Directions for this task: Using the entries that follow, collect the lines where the word "Acéptenme" appears.

Supplied records:
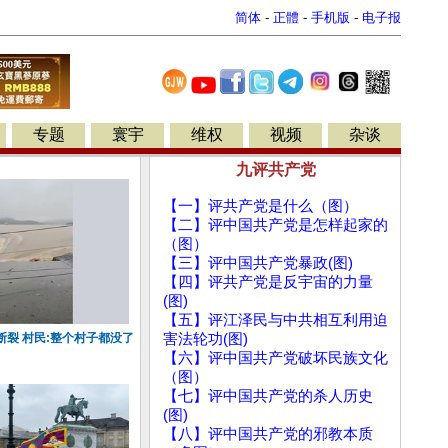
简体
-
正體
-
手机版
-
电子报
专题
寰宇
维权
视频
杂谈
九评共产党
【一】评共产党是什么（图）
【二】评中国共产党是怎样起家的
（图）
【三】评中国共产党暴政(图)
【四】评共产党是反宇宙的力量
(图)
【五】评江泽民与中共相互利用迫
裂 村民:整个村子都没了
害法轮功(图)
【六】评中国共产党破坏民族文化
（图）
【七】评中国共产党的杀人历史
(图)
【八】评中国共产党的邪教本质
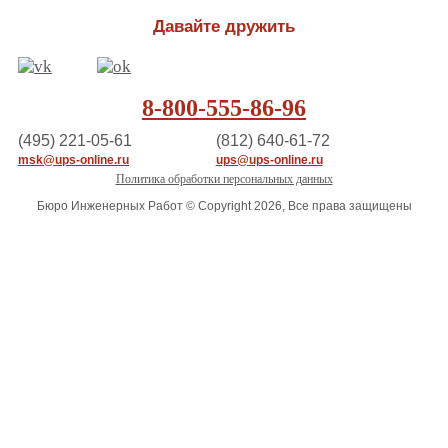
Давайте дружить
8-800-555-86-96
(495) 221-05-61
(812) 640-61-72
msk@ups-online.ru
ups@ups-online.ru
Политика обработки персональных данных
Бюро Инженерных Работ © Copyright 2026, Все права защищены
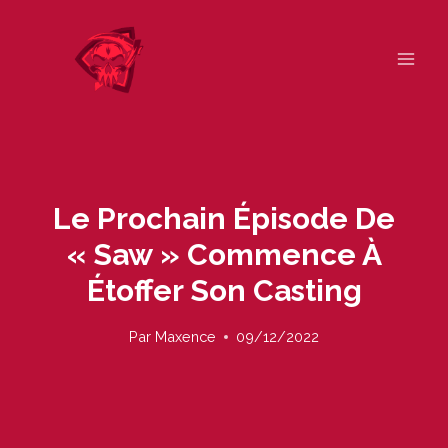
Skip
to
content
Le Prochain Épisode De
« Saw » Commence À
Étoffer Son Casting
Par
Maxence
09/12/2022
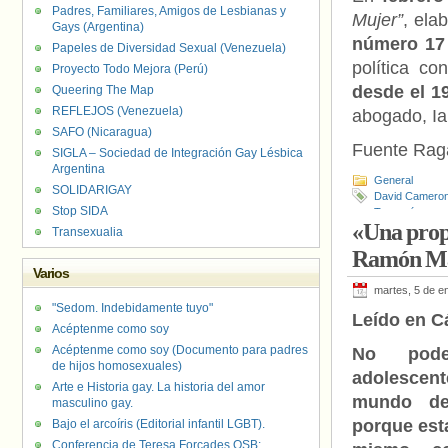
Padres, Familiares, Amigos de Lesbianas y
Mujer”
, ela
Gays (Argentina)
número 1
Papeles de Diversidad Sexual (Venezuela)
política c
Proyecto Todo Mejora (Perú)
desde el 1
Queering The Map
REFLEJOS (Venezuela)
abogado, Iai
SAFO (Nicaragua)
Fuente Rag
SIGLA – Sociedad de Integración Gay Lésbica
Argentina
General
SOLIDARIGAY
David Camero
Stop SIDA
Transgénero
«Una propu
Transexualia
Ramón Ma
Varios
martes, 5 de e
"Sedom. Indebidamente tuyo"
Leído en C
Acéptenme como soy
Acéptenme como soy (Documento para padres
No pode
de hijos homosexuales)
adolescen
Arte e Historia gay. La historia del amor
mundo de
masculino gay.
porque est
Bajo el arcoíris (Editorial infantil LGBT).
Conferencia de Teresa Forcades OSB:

Task solution:
Acéptenme como soy
Acéptenme como soy (Documento para padres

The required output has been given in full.